• To hotfix or not to hotfix, that is the question

    Let me start this blog post by making it clear that this is my opinion, not an official stance.  Everyone is entitled to their opinion and this is just mine.  Feel free to ignore it if you like.

    I often time have discussions with customers about applying hotfixes, and more recently cumulative updates.  The discussion revolves around if these things should be applied pro-actively or not.  There are many folks in the support organizations here at Microsoft that want to make sure they are looking after our customers and thus recommend to them to apply all the latest and greatest fixes. The thought is that doing so will avoid fighting already known and fixed issues.  This can be a big time and frustration saver rather than battling for days trying to get something to work, only to find out there was already a fix for the issue.
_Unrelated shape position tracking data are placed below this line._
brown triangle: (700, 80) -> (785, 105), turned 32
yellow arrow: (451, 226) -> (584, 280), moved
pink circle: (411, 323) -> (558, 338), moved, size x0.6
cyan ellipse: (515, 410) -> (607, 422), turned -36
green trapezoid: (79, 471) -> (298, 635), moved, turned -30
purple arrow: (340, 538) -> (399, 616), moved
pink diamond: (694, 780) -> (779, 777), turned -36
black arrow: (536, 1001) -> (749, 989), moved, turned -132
    Change is risk.  This is why most medium and large companies with mature IT processes have some form of change control in place.  Any change means a deviation from the status quo and while that may improve things, it has the potential to cause problems as well.  Standard change mitigation is to test the changes before committing to them in production.  This is a good practice for IT groups as well as internally at Microsoft.  Everything that Microsoft releases is tested before let out “into the wild”.  As some of you may have noticed, occasionally that testing has missed a scenario or two and had unforeseen side effects.  Fortunately I think such scenarios are getting to be less and less as process and diligence improves.  Unfortunately, we aren't to a 0 occurrence rate just yet.

    I was a test lead/manager for several years in the SCCM development group and was part of many hard discussions on how much testing is the right amount of testing for a given problem.  With only a few quick tests the possibility of having a regression or unforeseen problem caused by the fix was high.  On the other end of the spectrum I could sit down and dream up an infinite amount of potential tests, meaning that the product could never be released.
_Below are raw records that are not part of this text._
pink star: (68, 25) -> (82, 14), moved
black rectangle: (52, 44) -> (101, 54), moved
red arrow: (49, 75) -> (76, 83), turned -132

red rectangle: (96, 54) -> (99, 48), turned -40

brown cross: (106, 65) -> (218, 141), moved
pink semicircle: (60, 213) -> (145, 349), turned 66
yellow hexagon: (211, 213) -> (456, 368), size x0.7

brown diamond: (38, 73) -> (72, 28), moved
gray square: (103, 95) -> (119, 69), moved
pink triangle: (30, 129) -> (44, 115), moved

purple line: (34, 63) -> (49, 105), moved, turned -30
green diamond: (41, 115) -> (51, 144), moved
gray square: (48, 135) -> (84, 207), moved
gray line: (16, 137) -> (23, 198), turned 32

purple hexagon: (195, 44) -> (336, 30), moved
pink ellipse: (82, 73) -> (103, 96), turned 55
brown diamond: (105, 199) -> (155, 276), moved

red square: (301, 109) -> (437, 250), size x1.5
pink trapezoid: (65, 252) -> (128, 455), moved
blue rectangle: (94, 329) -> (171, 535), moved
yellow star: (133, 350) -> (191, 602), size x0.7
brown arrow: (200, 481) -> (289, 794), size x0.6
    To give you an off-the wall example of how far these tests can go.  Think of a screw driver.  It is a fairly simple and straight forward thing that most of us use with out really thinking about it. Various tests are: can it turn to the right, turn to the left, fit screw size A, fit screw size B, comfortable in my hand, comfortable in my kids hand, not break under normal use, not break in a deadly way under more extreme use, not melt in my hand, not melt out in sunlight, not melt in my garage with the heater left on during a 100 degree day, not melt in the sun, go to space, not wear down too quickly, look good on a store shelf to sell better,  etc.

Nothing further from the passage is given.